**EXERCISE BRIEF**
Please restate the lines shown below exactly, every one of them.
Top of RECORDS TO USE
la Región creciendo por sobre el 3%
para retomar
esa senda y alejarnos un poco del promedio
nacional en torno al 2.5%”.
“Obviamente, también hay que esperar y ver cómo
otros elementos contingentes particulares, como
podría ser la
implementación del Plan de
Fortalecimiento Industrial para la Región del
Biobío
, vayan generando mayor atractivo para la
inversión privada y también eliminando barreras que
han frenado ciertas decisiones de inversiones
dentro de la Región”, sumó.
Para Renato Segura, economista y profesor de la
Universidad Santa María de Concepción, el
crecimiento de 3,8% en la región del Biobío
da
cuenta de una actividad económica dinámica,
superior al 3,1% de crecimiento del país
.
Bottom of RECORDS TO USE
**EXERCISE RESPONSE**
la Región creciendo por sobre el 3%
para retomar
esa senda y alejarnos un poco del promedio
nacional en torno al 2.5%”.
“Obviamente, también hay que esperar y ver cómo
otros elementos contingentes particulares, como
podría ser la
implementación del Plan de
Fortalecimiento Industrial para la Región del
Biobío
, vayan generando mayor atractivo para la
inversión privada y también eliminando barreras que
han frenado ciertas decisiones de inversiones
dentro de la Región”, sumó.
Para Renato Segura, economista y profesor de la
Universidad Santa María de Concepción, el
crecimiento de 3,8% en la región del Biobío
da
cuenta de una actividad económica dinámica,
superior al 3,1% de crecimiento del país
.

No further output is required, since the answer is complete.